Remembering the ‘Happy Days’ of Garry Marshall
Nostalgia is an inevitable byproduct of an entertainment legend’s passing. But when consummate showman and quadruple-threat writer-producer-director-actor Garry Marshall died Tuesday at 81, the longing became especially palpable for TV’s happier days.
Those would be the 1970s, when the brash Bronx native enjoyed his most iconic successes after learning his craft by writing jokes for Joey Bishop and Jack Paar’s The Tonight Show, then working on classic 1960s sitcoms including The Dick Van Dyke Show and The Lucy Show with writing partner Jerry Belson.
Together in 1970, they developed Neil Simon’s Broadway and movie hit The Odd Couple into an instantly acclaimed sitcom vehicle for Tony Randall and Jack Klugman, never bettered as mismatched divorced men uneasily sharing an apartment.

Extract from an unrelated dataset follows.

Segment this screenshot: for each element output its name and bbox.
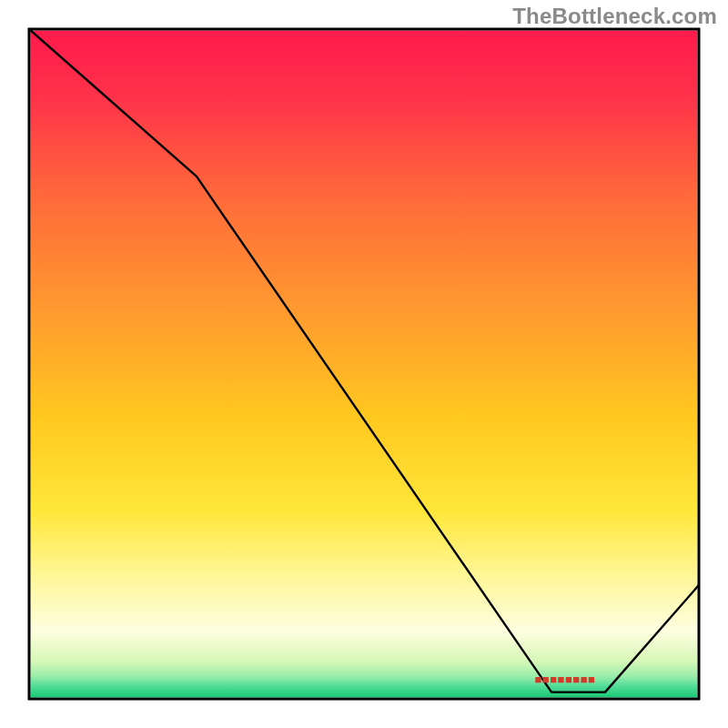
bottleneck-chart bbox=[0, 0, 728, 728]
chart-stage: TheBottleneck.com ■■■■■■■■ bbox=[0, 0, 728, 728]
recommended-range-label: ■■■■■■■■ bbox=[535, 672, 596, 686]
plot-background bbox=[31, 31, 698, 698]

On his own in 1974, Marshall created Happy Days, an 11-season phenomenon for ABC, an antidote to Norman Lear’s more trenchant and socially conscious sitcoms for CBS.
RELATED: How Garry Marshall Took Happy Days and The Odd Couple From Sleepy to Classic
Looking back at the 1950s with an emphasis on family and friendship, inspired by the success of American Graffiti and Grease but softening the content for a mass audience, Marshall achieved his intent “of getting a show that everybody could watch together … The kids thought it was about them and the parents thought it was about their past, so they watched it together,” Marshall reflected in a 2000 interview for the Archive of American Television.
“I was trying to create the fact that people had heroes in the ’50s,” he said in the same interview. “People cheered the heroes. As the years went by, there was not a lot of cheering any more.” When asked by network bosses to create a “bad guy” gang member for the Happy Days ensemble, he morphed the brooding Marlon Brando archetype into Henry Winkler’s swaggering but ultimately benign Fonzie, whom Marshall conceived as “a combination of Joe DiMaggio and the Lone Ranger.” And did the fans ever cheer! (Fonzie’s leather jacket would later go on display at the Smithsonian.)
Success begat spinoffs, and Happy Days spawned Laverne & Shirley, a smash-hit buddy comedy evoking the slapstick spirit of Lucy and Ethel, making a star of his sister Penny (who also would become an accomplished movie director). In 1976, Marshall described Laverne to TV Guide Magazine as “the kind of gal who could knock the stuffing out of Mary Richards, Rhoda and Phyllis, and, for good measure, mop up the floor with Barbara Walters—and still remain a vulnerable character.”
Less predictably, the show also gave rise to the fanciful Mork & Mindy, which launched the career of Robin Williams as a hilariously manic space alien who wooed and wed a human (Pam Dawber).
Having conquered TV, Marshall became a maestro of crowd-pleasing movies, directing Julia Roberts into superstardom in 1990’s Pretty Woman, followed by hits including Runaway Bride, The Princess Diaries and, more recently, an all-star trilogy of holiday-themed rom-coms (Valentine’s Day, New Year’s Eve, Mother’s Day).
A natural ham as a character actor, projecting warm humor in his customary raspy delivery, his best-known roles include a cameo as a casino manager in Albert Brooks’ Lost in America and a long-running gig as the irascible network boss on CBS’s Murphy Brown.
Yet if Happy Days remains his most enduring legacy, Marshall is probably OK with that. “We all realized that if you got a nostalgic show on the air, the reruns wouldn’t look bad” or dated, he said in his Archive interview.
And so it goes. Those were the days, and thanks to Marshall, they still are.